Хорошо ему от этого стало, теплота разлилась по сердцу – все было не случайно, не просто так, кто-то о его жизни наперед все знал и присутствовал в каждом его шаге. Кто-то... "Да не 'кто-то' – Кто!" – сказал он себе строго, вроде бы самого себя призывая к порядку и уважению к себе. И снова распрямил плечи, пересилив глупую боль. Все было правильно и как быть должно.

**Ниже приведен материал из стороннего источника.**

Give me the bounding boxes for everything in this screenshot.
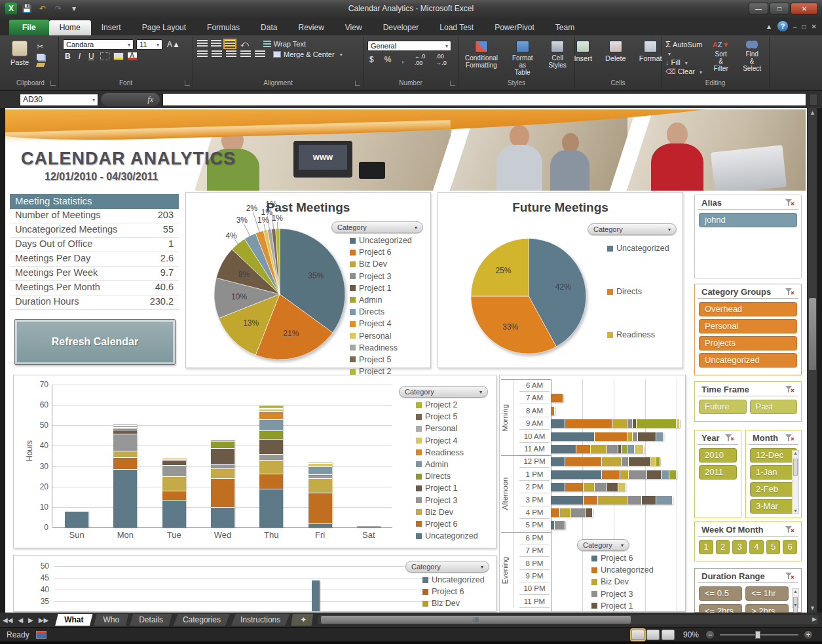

В редакции ему и сегодня нечего было делать. Начальство, как и накануне, отсутствовало, он сунулся было к машинистке, но видно невпопад: его приятельница размазывала слезы и краску, лицо в красных пятнах и черных подтеках, волосы, всегда тщательно уложенные, сбились... "Ну чего я полез?" огорчился Лев Ильич, теперь уж никак не закроешь дверь, хоть ей, видно, как лихо было, она и не заметила сразу Льва Ильича: горько так, безутешно плакала. Такая модная на вид девица, встретишь на улице, нипочем не подумаешь, что эти разноцветные тряпки – ну тряпки-то, положим, ныне не так дороги, но туфли самые сверхмодные, серьги, кольца на длинных пальцах, – что все этими самыми пальцами и выбито. А так встретишь – ну, мол, папаша одарил или муж из преуспевающих, или мало там чем подрабатывает. Она хорошая была деваха, веселая, добрая, но невезучая, а может, чего-то в ней недоставало, что очень важно в женщине, чтоб в конце-концов ей все-таки повезло. А то вроде и заметная, и характер легкий, и комната своя, – а это первое дело, чтоб баба устроила свою жизнь. А может не первое, может, через ту комнату и получается, что как войти в нее мужику легко, так и выйти не трудно? Нет, может быть, не в комнате все-таки беда, хоть и тут, верно, не последнее это дело, устанавливающее в жизни особый тон. Черта такая бывает в бабе – в лице ли, в складе ума, характера, но вот, взглянешь на нее, поболтаешь минут десять и сразу ясно: не везет, да и никогда не повезет. И тут сам собой какой-то механизм срабатывает у мужчины – берегись невезучих, с ней и тебе не будет радости. Вот и создается такая пустота вокруг – чем ее заполнишь?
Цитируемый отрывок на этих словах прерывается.